Using the material that follows, say how many lines contain the string "备份与恢复". Answer with a number only.

----- Records supplied

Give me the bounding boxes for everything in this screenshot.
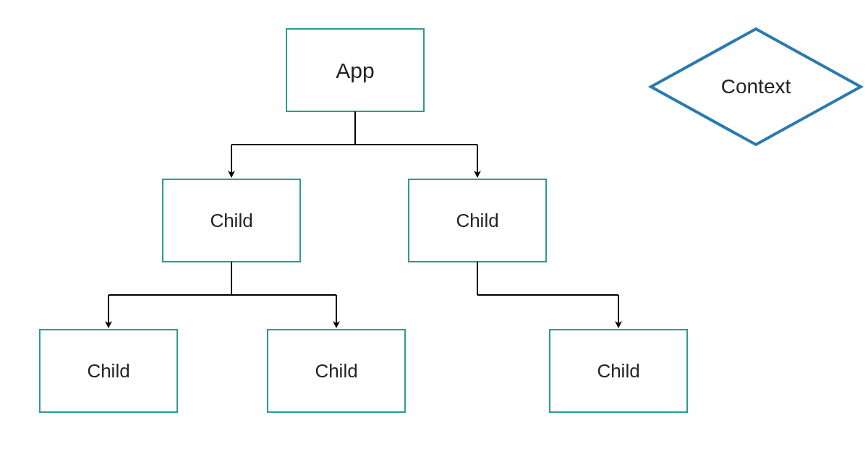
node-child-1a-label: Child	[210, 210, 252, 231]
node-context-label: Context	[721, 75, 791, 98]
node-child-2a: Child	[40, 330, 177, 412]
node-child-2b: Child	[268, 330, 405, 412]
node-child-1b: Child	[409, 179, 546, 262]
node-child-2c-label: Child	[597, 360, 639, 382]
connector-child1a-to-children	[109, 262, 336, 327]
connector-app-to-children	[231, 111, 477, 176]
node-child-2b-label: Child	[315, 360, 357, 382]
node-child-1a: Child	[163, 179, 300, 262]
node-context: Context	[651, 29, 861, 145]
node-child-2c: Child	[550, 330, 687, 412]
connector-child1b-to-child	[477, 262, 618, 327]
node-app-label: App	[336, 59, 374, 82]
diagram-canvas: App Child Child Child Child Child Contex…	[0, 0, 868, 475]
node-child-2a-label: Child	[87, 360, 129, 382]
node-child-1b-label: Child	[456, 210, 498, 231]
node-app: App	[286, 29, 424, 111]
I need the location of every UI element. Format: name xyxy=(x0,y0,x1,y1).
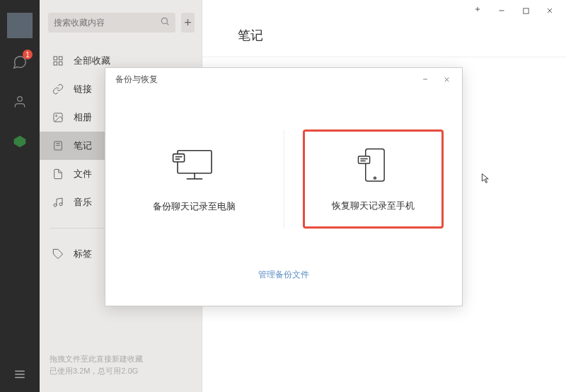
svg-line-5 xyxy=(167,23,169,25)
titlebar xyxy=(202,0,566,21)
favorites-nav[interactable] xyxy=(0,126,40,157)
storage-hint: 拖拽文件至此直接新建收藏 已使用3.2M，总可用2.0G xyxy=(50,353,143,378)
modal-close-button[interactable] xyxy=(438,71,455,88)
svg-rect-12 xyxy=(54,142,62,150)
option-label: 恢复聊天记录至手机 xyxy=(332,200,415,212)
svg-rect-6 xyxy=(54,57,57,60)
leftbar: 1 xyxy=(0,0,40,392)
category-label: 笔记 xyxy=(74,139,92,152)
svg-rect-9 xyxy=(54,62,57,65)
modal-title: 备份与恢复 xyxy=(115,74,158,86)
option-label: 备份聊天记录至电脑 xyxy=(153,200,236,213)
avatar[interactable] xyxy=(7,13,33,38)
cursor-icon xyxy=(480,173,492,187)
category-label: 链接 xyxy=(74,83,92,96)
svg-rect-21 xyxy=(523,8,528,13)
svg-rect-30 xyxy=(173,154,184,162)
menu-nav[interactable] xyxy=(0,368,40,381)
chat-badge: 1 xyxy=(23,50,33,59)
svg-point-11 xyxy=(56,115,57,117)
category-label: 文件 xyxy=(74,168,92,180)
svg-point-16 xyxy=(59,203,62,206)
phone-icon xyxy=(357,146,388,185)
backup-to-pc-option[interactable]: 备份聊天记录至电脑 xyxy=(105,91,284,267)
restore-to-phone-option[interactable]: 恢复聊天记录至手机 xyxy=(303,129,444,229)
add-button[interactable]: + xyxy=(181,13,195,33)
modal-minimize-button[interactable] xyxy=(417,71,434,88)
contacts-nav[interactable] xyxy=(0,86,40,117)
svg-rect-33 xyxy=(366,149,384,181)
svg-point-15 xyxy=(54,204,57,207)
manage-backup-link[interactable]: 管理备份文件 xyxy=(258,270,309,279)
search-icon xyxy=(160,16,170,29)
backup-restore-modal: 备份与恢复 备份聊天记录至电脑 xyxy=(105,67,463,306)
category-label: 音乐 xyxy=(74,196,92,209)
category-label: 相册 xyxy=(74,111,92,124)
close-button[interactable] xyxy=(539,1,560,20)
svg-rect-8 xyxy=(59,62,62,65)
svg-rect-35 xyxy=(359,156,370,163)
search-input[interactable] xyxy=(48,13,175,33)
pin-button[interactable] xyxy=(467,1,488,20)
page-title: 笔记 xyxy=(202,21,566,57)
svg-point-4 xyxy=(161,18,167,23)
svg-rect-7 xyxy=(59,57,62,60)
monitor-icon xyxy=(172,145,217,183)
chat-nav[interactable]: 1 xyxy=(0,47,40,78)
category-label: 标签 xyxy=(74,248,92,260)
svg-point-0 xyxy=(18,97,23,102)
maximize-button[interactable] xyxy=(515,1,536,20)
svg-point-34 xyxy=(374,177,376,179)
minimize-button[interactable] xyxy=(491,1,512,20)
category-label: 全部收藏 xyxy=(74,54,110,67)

----------

_Solved exercise_
2